One of the charms that my husband gave me was a Queen Bee.  He chose this charm because I called my maternal grandmother Bee.  I grew up in a small town and my grandmother knew everyone or at least what family everyone was a part of.  She loved to read and in my eyes, she was an expert on everything.  Not in a “know it all way” but in a way that any time I had a question, I knew whom to go to for the answer.  It makes perfect sense that at one time my grandmother sold World Book encyclopedia.  I am sure she read every one-A-Z.  My mother was an only child.  When my grandmother was diagnosed with a brain tumor, I dropped out of college to return to Alabama to assist both my mother and grandmother.  While watching my grandmother die was a painful process, it was a beautiful journey for my mom and I to share together and brought us much closer.  For years afterwards, my mother and I would exchange presents (books, scarves, plants, etc.) and would write on the card “This is something I think Bee would want you to have” or when stumped with finding an answer, we would say “I think this is what Bee would tell us to do.”  My husband chose that charm to remind me that although Bee is not physically with me, she is still with my in spirit and is my beacon in everything I do.
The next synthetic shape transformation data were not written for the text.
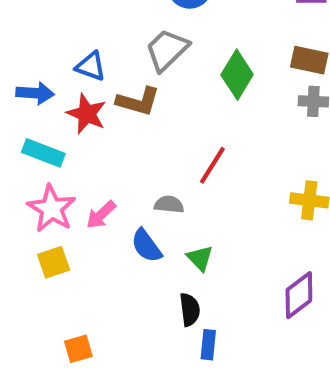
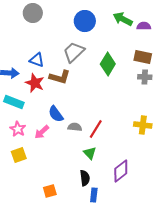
red line: (212, 165) -> (96, 129), moved
pink star: (52, 209) -> (18, 129), size x0.7
blue semicircle: (146, 246) -> (56, 114), moved
purple diamond: (299, 295) -> (121, 171), moved
orange square: (78, 349) -> (50, 191), moved

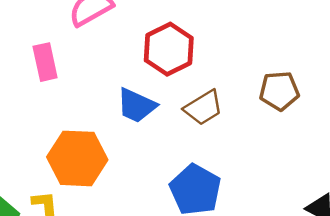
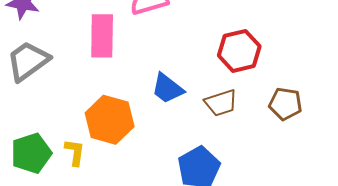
red hexagon: (169, 49) -> (239, 51), moved
pink rectangle: (45, 62) -> (102, 36), size x1.4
My mother loved Buddha statues.  When she was a child, her father traveled a lot.  When he was gone, she would always ask him to bring her a treat when he came home.  One time he brought her a Buddha figurine.  She always thought the  figurines would bring her luck so it was no surprise that the one of the charms my mother selected for my bracelet was a Buddha statue.  When she gave it to me, she told me that was so both she and the luck of Buddha would always be with me.

My mother passed away on October 17, 2016.  Before her memorial service, I moved both the bee charm and the Buddha charm to another bracelet.  I am lost without my Mom, but I feel like she is always with me.  The Buddha and the bee on my bracelet remind me that was raised by strong women to be a strong woman and I will be okay–maybe not today, maybe not tomorrow, but eventually I will be okay.

This blog is my reminder of better days of the Buddha, Bee and me.